The IEA criticises the gender pay reports for not breaking the figures down by full and part time workers. It says that because women are more likely to work part time than men, and because part time work tends to attract lower hourly pay, “the results are almost guaranteed to show that men earn more”.

It would certainly be useful to see this information, because what it actually flags up is one of the ways that indirect gender-discrimination sneaks into pay systems. Far from a failing of the pay gap reporting, this is exactly what it is supposed to show.

The IEA criticises the lack of like-for-like comparisons by role type and educational background. Again, we need this data too. But from my experience in the male-dominated science, engineering and technology workforce as part of the Prospect trade union, I know that too many employers use “It’s not our fault; there are too few women in our discipline” to excuse their inexcusable gender pay issues. In reality, research employers needs to look much harder at their target audience, their job adverts and their working culture.

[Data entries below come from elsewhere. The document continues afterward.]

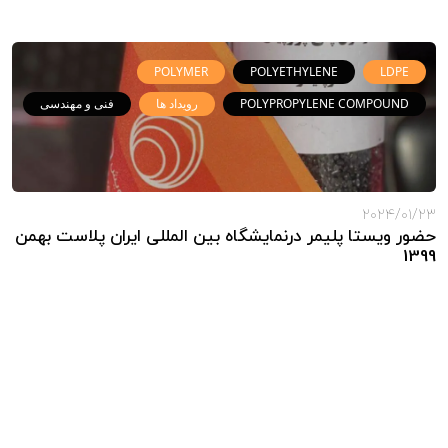
POLYMER
POLYETHYLENE
LDPE
POLYPROPYLENE COMPOUND
رویداد ها
فنی و مهندسی
2024/01/23
حضور ویستا پلیمر درنمایشگاه بین المللی ایران پلاست بهمن
1399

Similarly, the gender pay gap report of a household-name technology company is among many that cite a shortage of female computer science graduates to justify the lack of women in their upper pay ranges. Yet their job adverts look for applicants with any science or engineering degree. They could try shopping around biology and chemistry graduates instead, where there are plenty of women with the numeracy, the analytical, and the problem-solving skills they’re looking for.

The IEA also states that stats look bad for “companies that have hired large numbers of female staff into roles in lower pay quartiles”, suggesting that this incentivises employers to hire fewer junior women. This is an idea that has been pretty thoroughly unpacked by organisations like the Institution of Engineering and Technology and Institute of Physics in studies of the “leaky pipeline” in STEM professions.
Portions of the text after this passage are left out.